The report pointed out that in response to previous U.S. export restrictions on computer chips and other advanced technologies, China has gradually strengthened its voice in the rare earth sector by imitating this control logic, continuously enhancing its bargaining power.
Laila Khawaja, an analyst at Laozhou Economic Information, said that rare earths are China's "ace," and in her view, there is currently no other means that can make the U.S. loosen up on related issues. Khawaja further analyzed that the Chinese rare earth control measures "were carefully considered," with the core objective being to push the U.S. to ease its restrictions on chips.
On October 9th, the spokesperson for the Ministry of Commerce responded to inquiries regarding the enhanced export controls on rare earth-related items, stating that rare earth-related items have dual-use characteristics and implementing export controls is a common international practice. Therefore, the Chinese government lawfully implements controls on certain rare earth-related items originating from abroad that contain Chinese components, with the purpose of better safeguarding national security and interests, and fulfilling international obligations such as non-proliferation.

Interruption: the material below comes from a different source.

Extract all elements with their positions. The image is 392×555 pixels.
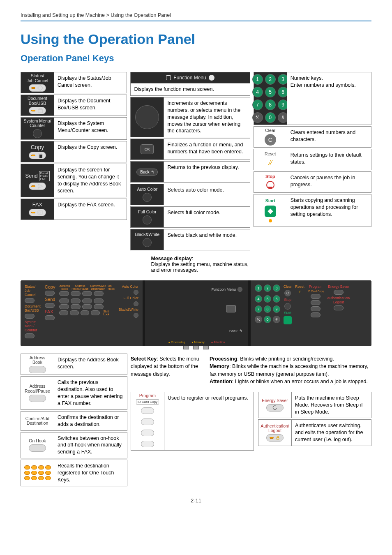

As a responsible major country, China's implementation of controls on relevant items reflects its firm commitment to maintaining world peace and regional stability, and actively participating in international efforts against proliferation. China is willing to strengthen communication and cooperation with all parties through multilateral and bilateral export control dialogue mechanisms, promote compliant trade, and ensure the safety and stability of the global supply chain.